- [Stored records]:
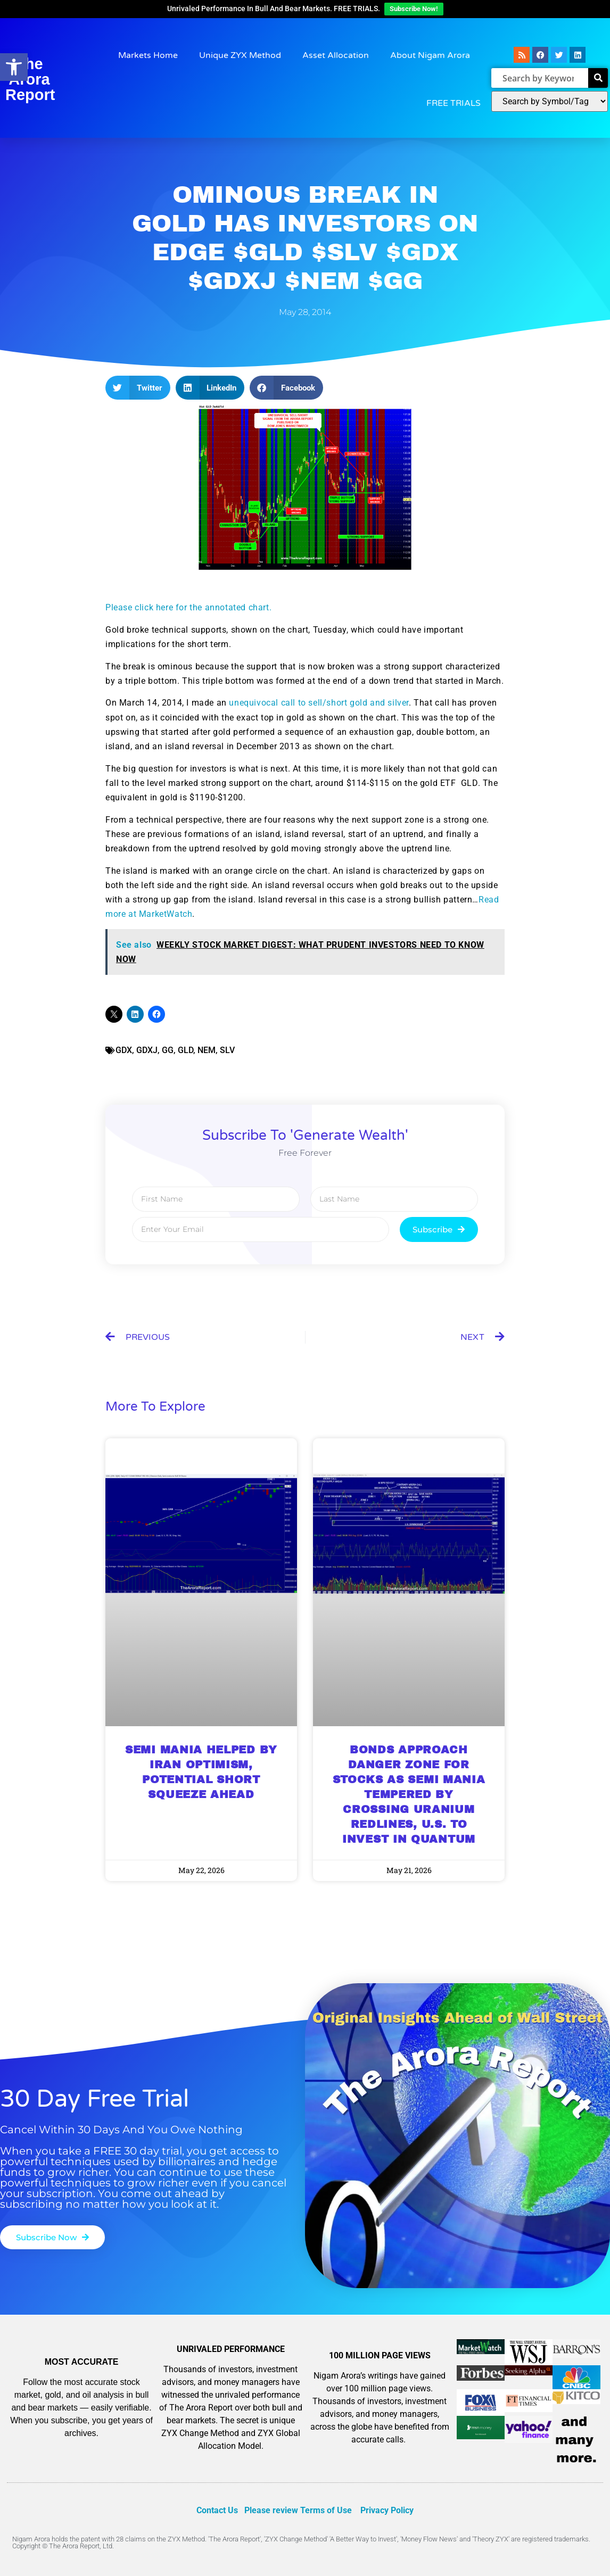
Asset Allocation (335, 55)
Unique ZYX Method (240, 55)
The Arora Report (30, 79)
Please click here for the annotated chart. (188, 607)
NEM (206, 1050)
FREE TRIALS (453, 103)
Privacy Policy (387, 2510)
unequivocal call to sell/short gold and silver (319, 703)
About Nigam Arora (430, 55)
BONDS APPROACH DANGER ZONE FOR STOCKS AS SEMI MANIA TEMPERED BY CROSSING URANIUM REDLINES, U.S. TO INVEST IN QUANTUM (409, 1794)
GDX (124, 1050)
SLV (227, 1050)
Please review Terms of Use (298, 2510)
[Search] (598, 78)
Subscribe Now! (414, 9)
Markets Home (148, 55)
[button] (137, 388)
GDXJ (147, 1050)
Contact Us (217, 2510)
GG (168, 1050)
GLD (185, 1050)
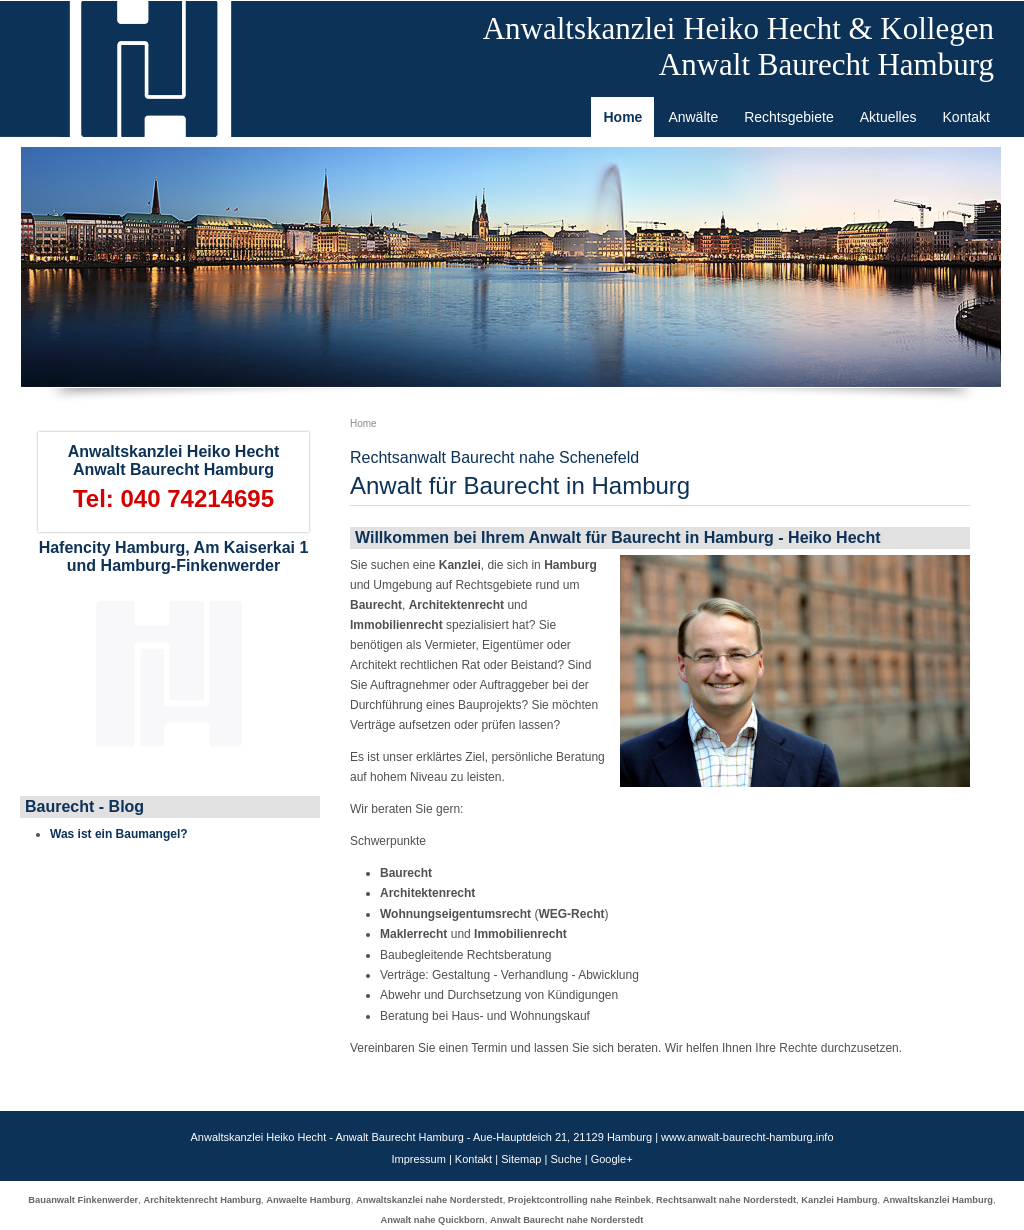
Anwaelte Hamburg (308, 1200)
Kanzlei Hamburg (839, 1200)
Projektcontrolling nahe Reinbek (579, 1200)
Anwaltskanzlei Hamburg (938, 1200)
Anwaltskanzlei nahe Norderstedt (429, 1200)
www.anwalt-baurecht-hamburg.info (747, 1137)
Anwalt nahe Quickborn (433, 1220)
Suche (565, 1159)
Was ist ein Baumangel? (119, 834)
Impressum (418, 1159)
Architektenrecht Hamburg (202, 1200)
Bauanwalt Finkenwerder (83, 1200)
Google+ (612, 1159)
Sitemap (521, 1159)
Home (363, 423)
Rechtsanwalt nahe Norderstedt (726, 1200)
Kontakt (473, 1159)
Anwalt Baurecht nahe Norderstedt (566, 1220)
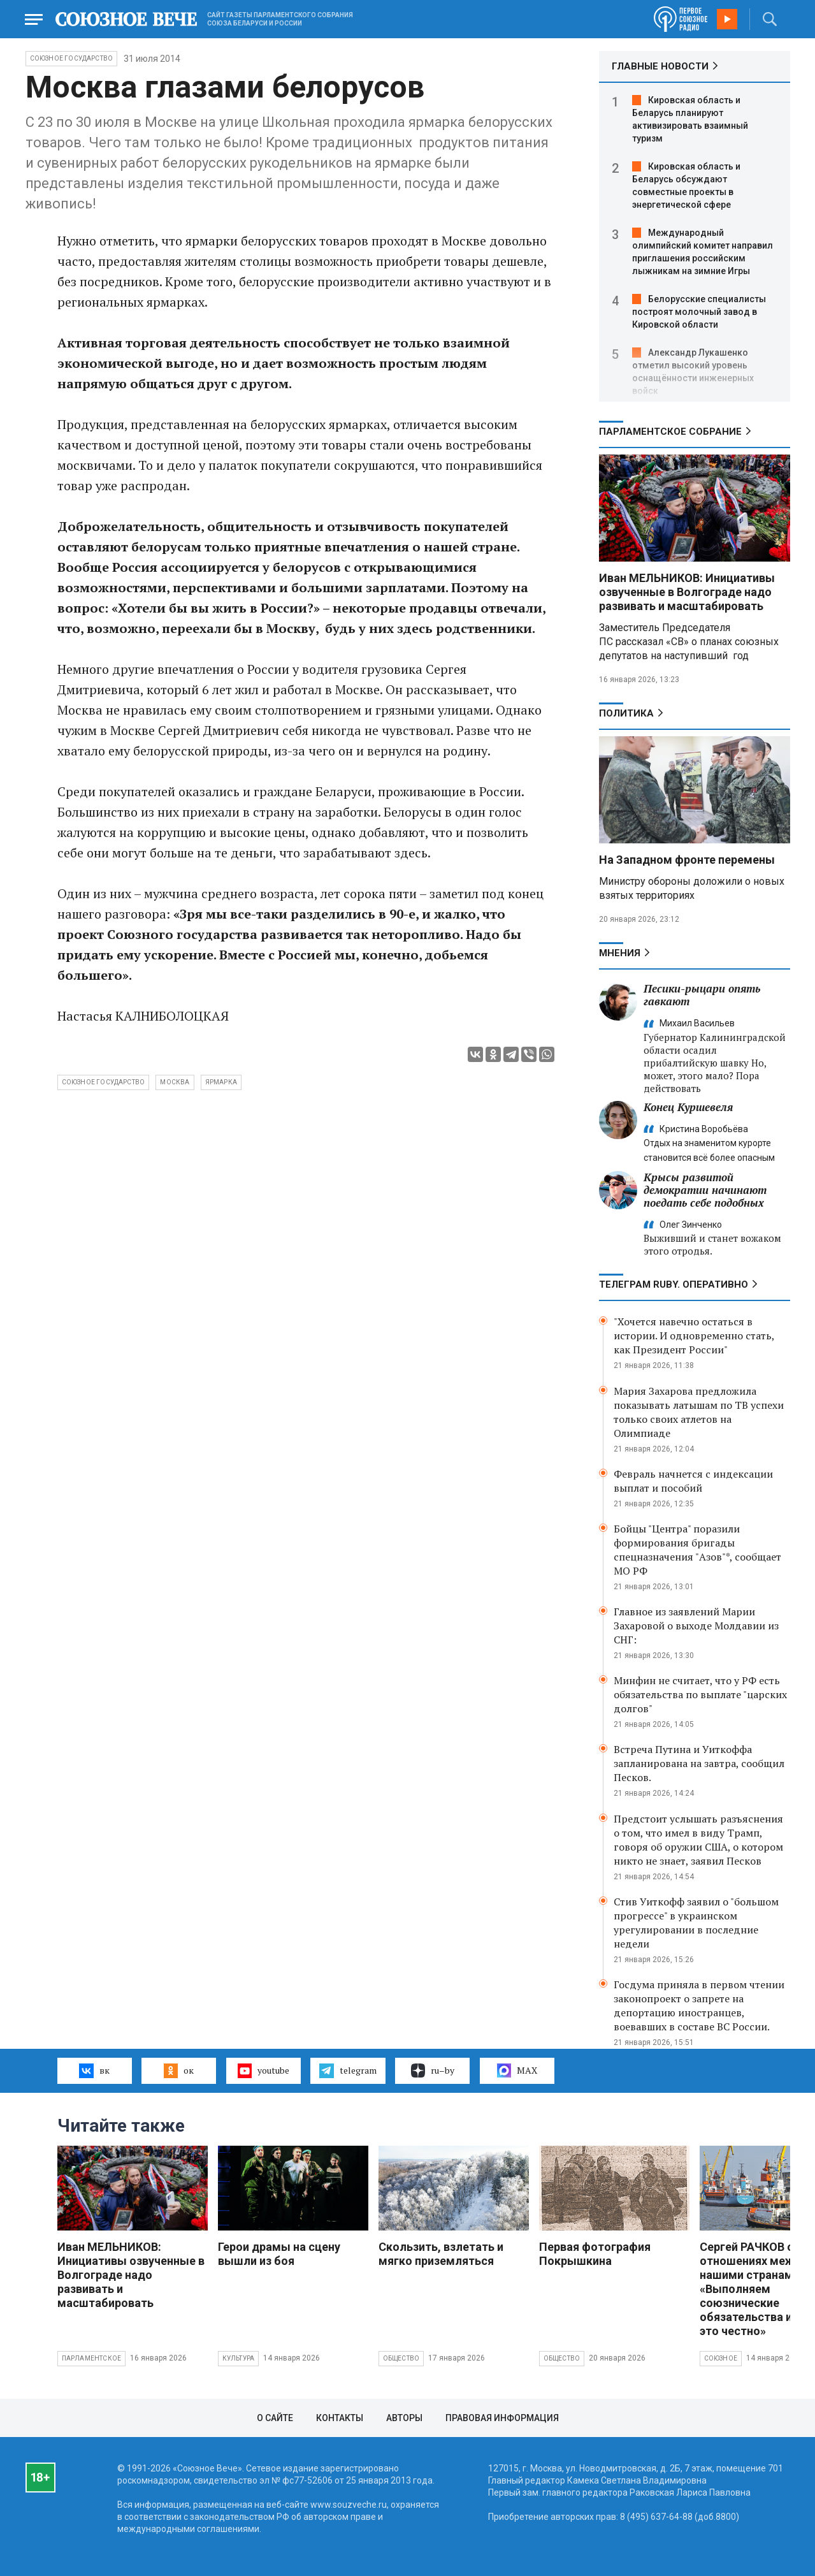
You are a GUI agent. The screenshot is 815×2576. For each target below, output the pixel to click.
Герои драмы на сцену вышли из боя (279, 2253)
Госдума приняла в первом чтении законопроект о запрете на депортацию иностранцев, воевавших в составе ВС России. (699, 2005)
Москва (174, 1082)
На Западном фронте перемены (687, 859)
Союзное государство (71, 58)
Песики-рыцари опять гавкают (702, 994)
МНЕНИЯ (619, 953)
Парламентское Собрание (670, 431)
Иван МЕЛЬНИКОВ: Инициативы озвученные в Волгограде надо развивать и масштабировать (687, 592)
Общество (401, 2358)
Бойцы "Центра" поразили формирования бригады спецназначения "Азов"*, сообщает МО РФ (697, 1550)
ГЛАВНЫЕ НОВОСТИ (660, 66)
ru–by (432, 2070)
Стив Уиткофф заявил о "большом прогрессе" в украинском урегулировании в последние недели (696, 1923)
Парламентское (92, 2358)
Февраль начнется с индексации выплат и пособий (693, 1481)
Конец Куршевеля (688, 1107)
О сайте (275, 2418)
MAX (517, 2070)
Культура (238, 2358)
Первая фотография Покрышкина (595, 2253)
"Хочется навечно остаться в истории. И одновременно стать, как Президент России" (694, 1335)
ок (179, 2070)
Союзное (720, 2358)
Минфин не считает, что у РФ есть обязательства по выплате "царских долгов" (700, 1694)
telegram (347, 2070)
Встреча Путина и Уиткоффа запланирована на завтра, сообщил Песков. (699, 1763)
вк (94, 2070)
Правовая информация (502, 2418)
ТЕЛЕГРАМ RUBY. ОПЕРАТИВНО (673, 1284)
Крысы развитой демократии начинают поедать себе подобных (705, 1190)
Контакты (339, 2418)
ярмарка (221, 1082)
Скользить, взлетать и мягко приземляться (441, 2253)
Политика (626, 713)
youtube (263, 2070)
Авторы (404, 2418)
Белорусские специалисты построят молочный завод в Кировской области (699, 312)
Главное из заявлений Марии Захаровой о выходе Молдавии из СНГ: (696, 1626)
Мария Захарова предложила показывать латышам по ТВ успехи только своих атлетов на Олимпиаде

- [The task]:
With the line that has "MAX (517, 2070)" as the first and the line that has "telegram (347, 2070)" as the last, repeat exactly that run of lines above and no more.

- [Answer to the problem]:
MAX (517, 2070)
Культура (238, 2358)
Первая фотография Покрышкина (595, 2253)
"Хочется навечно остаться в истории. И одновременно стать, как Президент России" (694, 1335)
ок (179, 2070)
Союзное (720, 2358)
Минфин не считает, что у РФ есть обязательства по выплате "царских долгов" (700, 1694)
telegram (347, 2070)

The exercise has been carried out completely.